Thomas Hansen for AINIRO.IO

Posted on Aug 18, 2022 • Edited on Jul 1 • Originally published at aista.com

DO NOT trust your frontend validators

#javascript #react #angular

Trusting frontend validation logic is like trusting a thief when he says he won't steal your wallet. Frontend validation is for convenience, to reduce HTTP requests, not for ensuring data quality. You can add TypeScript validators until your face turns red, and the moment some guy creates another frontend to consume your API, your validators are basically useless. Hyperlambda validators on the other side are executing on your server, which makes them much more valuable.

Data quality and Hyperlambda validators

I have worked with 50+ companies during my 25+ years as en enterprise software developer. Most of these companies struggled with poor data quality. Phone numbers would be written like; "John Doe", or "foo@bar.com". Manually going through 500,000 records to clean up garbage data is literally impossible. This reduces the data quality your employer has. Which again results in more trouble doing business. Which again leads to less profit. Which again leads to less salary for you. Data quality IS KING!

In the following video I am illustrating how to create server side validators with Hyperlambda, which is a much better alternative if you're to chose only one. If you want to follow the video hands on, you can register a Magic cloudlet here.

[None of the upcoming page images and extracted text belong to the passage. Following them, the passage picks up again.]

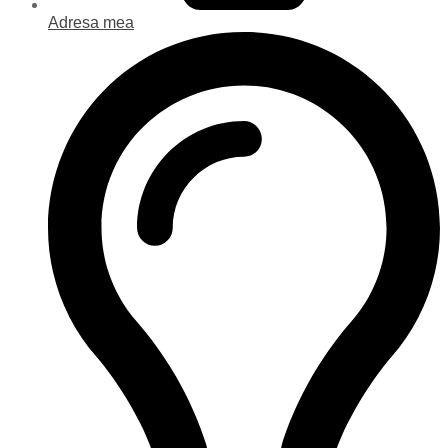
Adresa mea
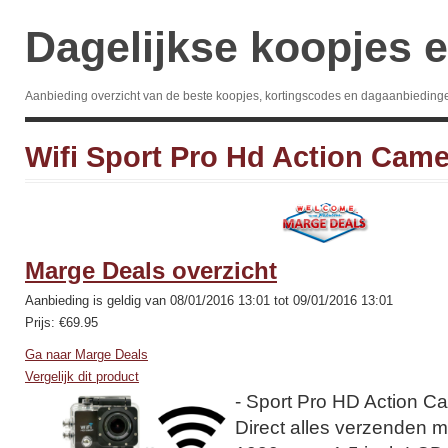
Dagelijkse koopjes e
Aanbieding overzicht van de beste koopjes, kortingscodes en dagaanbieding
Wifi Sport Pro Hd Action Came
Marge Deals overzicht
Aanbieding is geldig van 08/01/2016 13:01 tot 09/01/2016 13:01
Prijs: €69.95
Ga naar Marge Deals
Vergelijk dit product
- Sport Pro HD Action C
Direct alles verzenden m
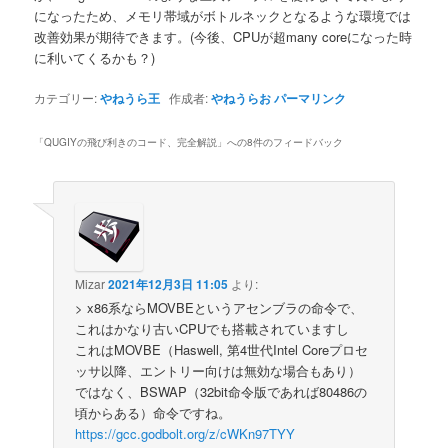
になったため、メモリ帯域がボトルネックとなるような環境では
改善効果が期待できます。(今後、CPUが超many coreになった時
に利いてくるかも？)
カテゴリー:
やねうら王
作成者:
やねうらお
パーマリンク
「
QUGIYの飛び利きのコード、完全解説
」への8件のフィードバック
Mizar
2021年12月3日 11:05
より:
> x86系ならMOVBEというアセンブラの命令で、
これはかなり古いCPUでも搭載されていますし
これはMOVBE（Haswell, 第4世代Intel Coreプロセ
ッサ以降、エントリー向けは無効な場合もあり）
ではなく、BSWAP（32bit命令版であれば80486の
頃からある）命令ですね。
https://gcc.godbolt.org/z/cWKn97TYY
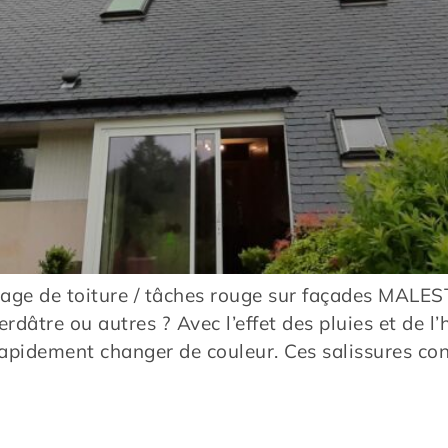
ge de toiture / tâches rouge sur façades MAL
rdâtre ou autres ? Avec l’effet des pluies et de l
rapidement changer de couleur. Ces salissures con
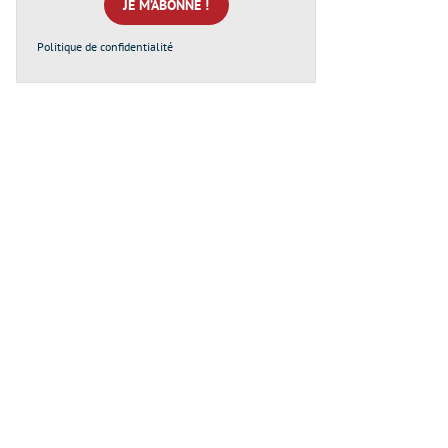
*
Politique de confidentialité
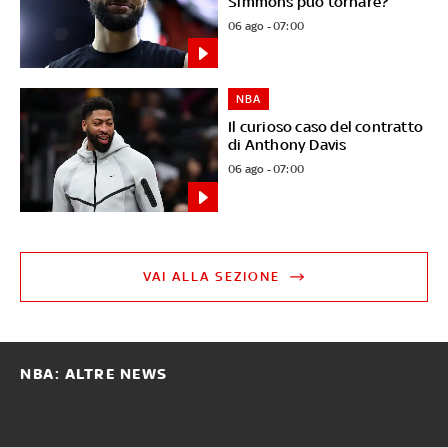
Simmons può tornare?
06 ago - 07:00
NBA
Il curioso caso del contratto
di Anthony Davis
06 ago - 07:00
VAI ALLA SEZIONE
NBA: ALTRE NEWS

Adding server side validation ensures data quality, assuming all data goes in and out of your database through your backend API. This results in higher data quality over time, which again results in better business.

Only relying upon frontend validators created with for instance React or Angular, is asking for trouble. Very soon somebody will want to create another frontend client using for instance Swift or the Android SDK. As they do, they're going to bypass your validator logic. If they do, you will end up with garbage data in your database.

DO NOT trust frontend validators (alone!) - Because they're "mostly useless" from a data quality perspective

With Hyperlambda you've got validators for every imaginable purpose, ranging from email validators to regular expression validators. Don't trust users of your web API to supply you valid data, ensure it using validators.

Top comments (42)

Aaron Reese • Aug 18 '22

Don't do your validation in the API/middleware either! To be truly robust all constraints should be built into the database and APIs will call stored procedures for writes and stored procedures or views for reads. Whatever you do don't use the Repository pattern or ORMs for connecting to the database. At the end of the day the database is your one source of truth.
You should however carry out validation and give feedback at front end and API levels as sending data you know to be bad across the network is expensive, but ultimately when using a REST protocol you are unable to know if your data interaction is still valid until you try and hit the data store.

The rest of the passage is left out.